Durante o pico da pandemia de Covid-19, a empresa com sede em Mountain View, na Califórnia, permitiu que alguns empregados se mudassem para o exterior por motivos pessoais, como retornar ao país de origem e continuar trabalhando remotamente. Essa política deve ser suspensa, mas estaria aberta a uma revisão em áreas de alto risco, disse a pessoa, que falou sob anonimato.

Uma porta-voz do Google não quis comentar.

O Google foi uma das primeiras grandes corporações a pedir que os funcionários trabalhassem em casa quando o coronavírus começou a se propagar em março. A empresa disse em julho que permitirá à equipe trabalhar remotamente por mais um ano, e adiou os planos de reabertura de escritórios. A empresa havia dito anteriormente que os funcionários poderiam trabalhar em casa até dezembro.

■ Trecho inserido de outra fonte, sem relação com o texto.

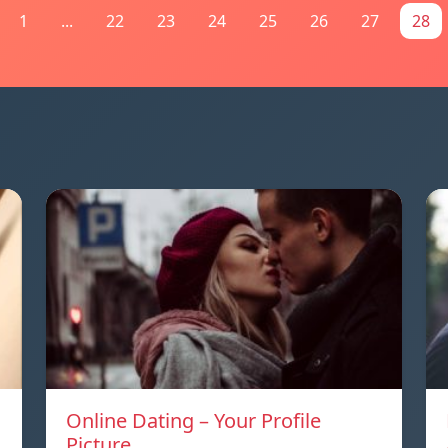
1
...
22
23
24
25
26
27
28
Online Dating – Your Profile
Picture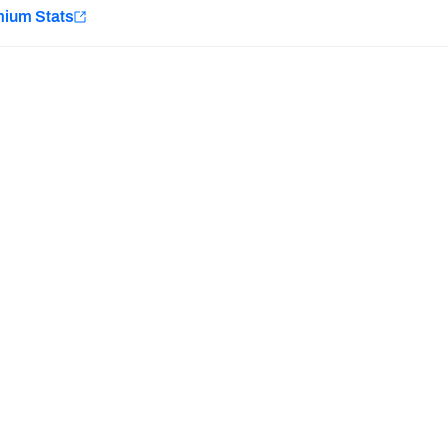
e
mium Stats
Minnesota Vikings
New Orleans Saints
H PFF+
a and insights.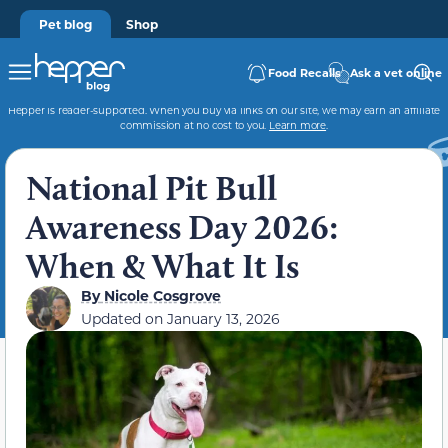
Pet blog
Shop
Food Recalls
Ask a vet online
Hepper is reader-supported. When you buy via links on our site, we may earn an affiliate
commission at no cost to you.
Learn more
.
National Pit Bull
Awareness Day 2026:
When & What It Is
By
Nicole Cosgrove
Updated on
January 13, 2026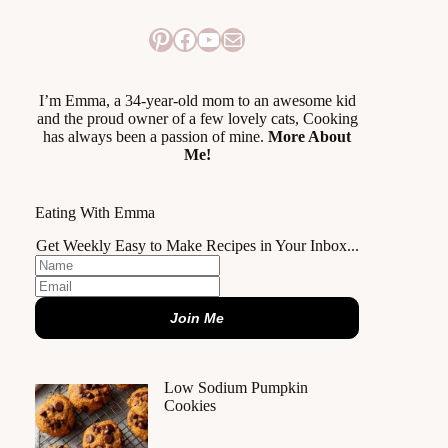
Pinterest
Facebook
YouTube
Mail
I’m Emma, a 34-year-old mom to an awesome kid
and the proud owner of a few lovely cats, Cooking
has always been a passion of mine.
More About
Me!
Eating With Emma
Get Weekly Easy to Make Recipes in Your Inbox...
Join Me
Low Sodium Pumpkin
Cookies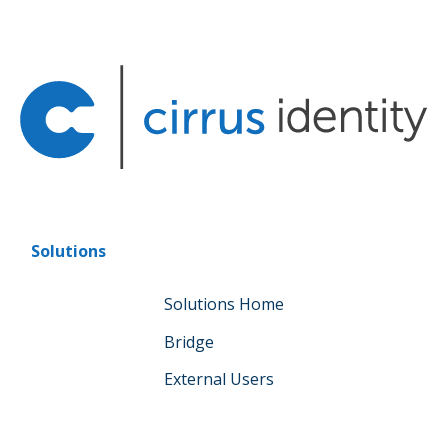
Solutions
Solutions Home
Bridge
External Users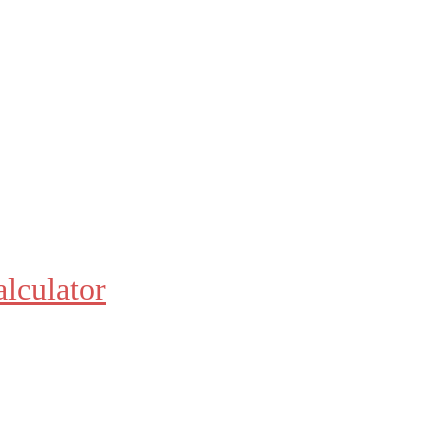
alculator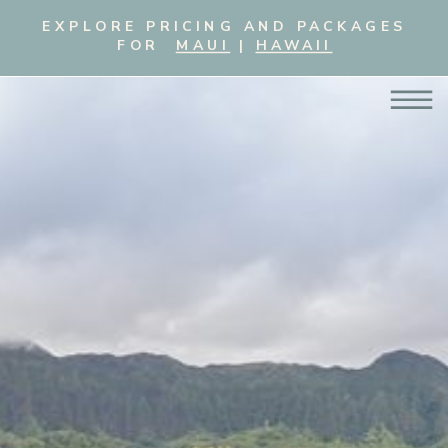
EXPLORE PRICING AND PACKAGES
FOR
MAUI
|
HAWAII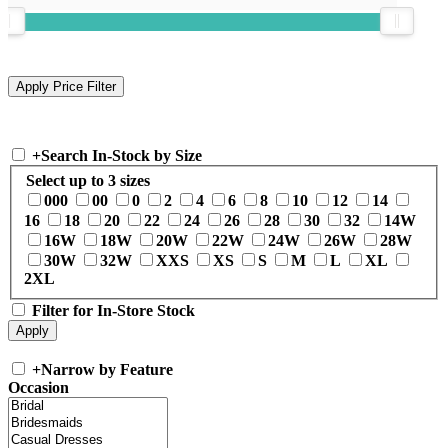
+
Search In-Stock by Size
Select up to 3 sizes
000
00
0
2
4
6
8
10
12
14
16
18
20
22
24
26
28
30
32
14W
16W
18W
20W
22W
24W
26W
28W
30W
32W
XXS
XS
S
M
L
XL
2XL
Filter for In-Store Stock
+
Narrow by Feature
Occasion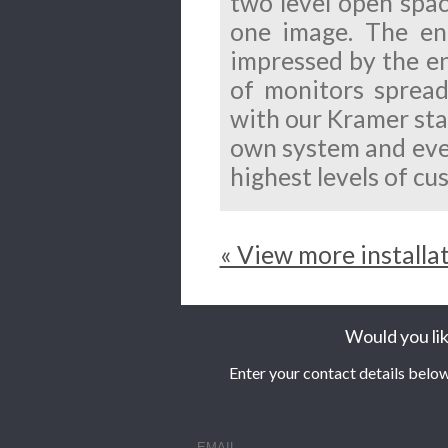
two level open spac
one image. The en
impressed by the e
of monitors spread
with our Kramer sta
own system and ever
highest levels of cu
« View more installa
Would you lik
Enter your contact details below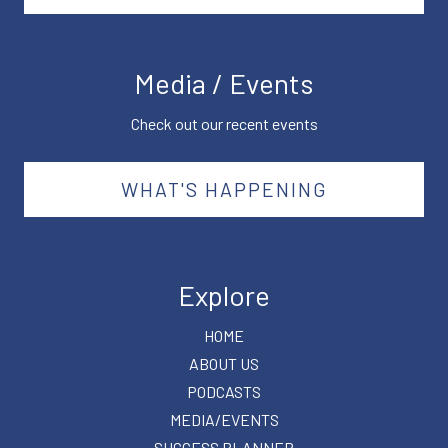
Media / Events
Check out our recent events
WHAT'S HAPPENING
Explore
HOME
ABOUT US
PODCASTS
MEDIA/EVENTS
SUCCESS PLANNER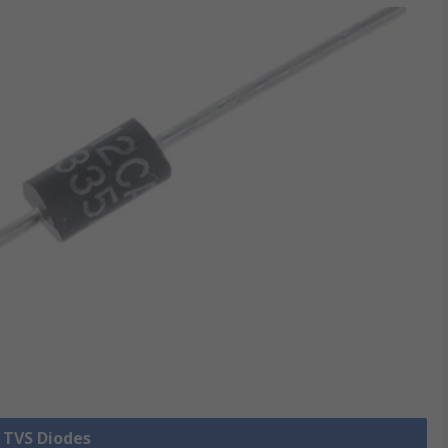
l TVS Diodes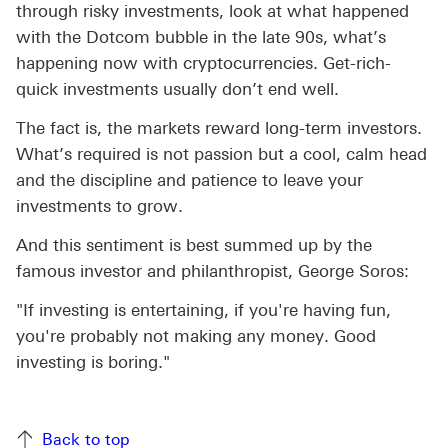
through risky investments, look at what happened
with the Dotcom bubble in the late 90s, what’s
happening now with cryptocurrencies. Get-rich-
quick investments usually don’t end well.
The fact is, the markets reward long-term investors.
What’s required is not passion but a cool, calm head
and the discipline and patience to leave your
investments to grow.
And this sentiment is best summed up by the
famous investor and philanthropist, George Soros:
"If investing is entertaining, if you're having fun,
you're probably not making any money. Good
investing is boring."
Back to top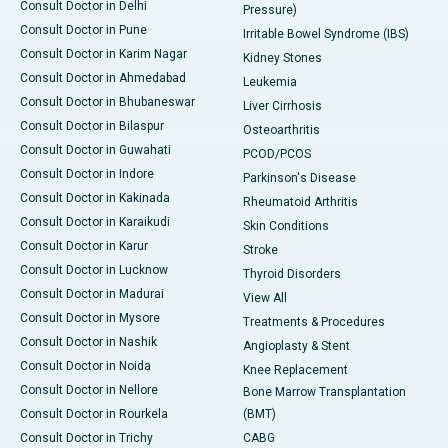
Consult Doctor in Delhi
Pressure)
Consult Doctor in Pune
Irritable Bowel Syndrome (IBS)
Consult Doctor in Karim Nagar
Kidney Stones
Consult Doctor in Ahmedabad
Leukemia
Consult Doctor in Bhubaneswar
Liver Cirrhosis
Consult Doctor in Bilaspur
Osteoarthritis
Consult Doctor in Guwahati
PCOD/PCOS
Consult Doctor in Indore
Parkinson's Disease
Consult Doctor in Kakinada
Rheumatoid Arthritis
Consult Doctor in Karaikudi
Skin Conditions
Consult Doctor in Karur
Stroke
Consult Doctor in Lucknow
Thyroid Disorders
Consult Doctor in Madurai
View All
Consult Doctor in Mysore
Treatments & Procedures
Consult Doctor in Nashik
Angioplasty & Stent
Consult Doctor in Noida
Knee Replacement
Consult Doctor in Nellore
Bone Marrow Transplantation
Consult Doctor in Rourkela
(BMT)
Consult Doctor in Trichy
CABG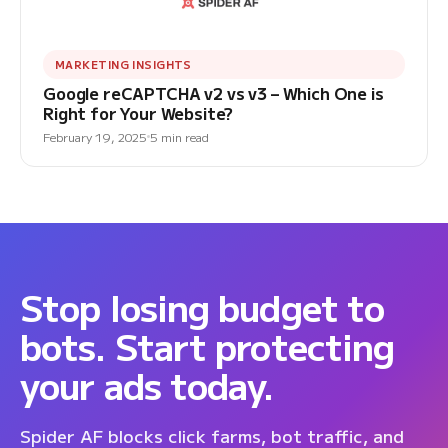
MARKETING INSIGHTS
Google reCAPTCHA v2 vs v3 – Which One is
Right for Your Website?
February 19, 2025
5 min read
Stop losing budget to
bots. Start protecting
your ads today.
Spider AF blocks click farms, bot traffic, and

Na Irlanda, muitos funcionários de tecnologia que deixaram temporariamente o país durante o pior da pandemia receberam o pedido para “retornar até o final do ano, em parte devido a razões fiscais e legais”, disse Colin Grant, analista da empresa de valores mobiliários irlandesa Davy, em relatório na terça-feira.

Grant estima que 30% dos 7 mil funcionários do Google na Irlanda teriam saído do país durante a pandemia. Uma pessoa a par do assunto disse que o número muito alto.

Ruth Porat, diretora financeira da Alphabet, disse no início do mês que, embora funcionários que trabalhem juntos pessoalmente sejam essenciais para promover a inovação, a pandemia de Covid-19 inevitavelmente mudará a natureza do trabalho.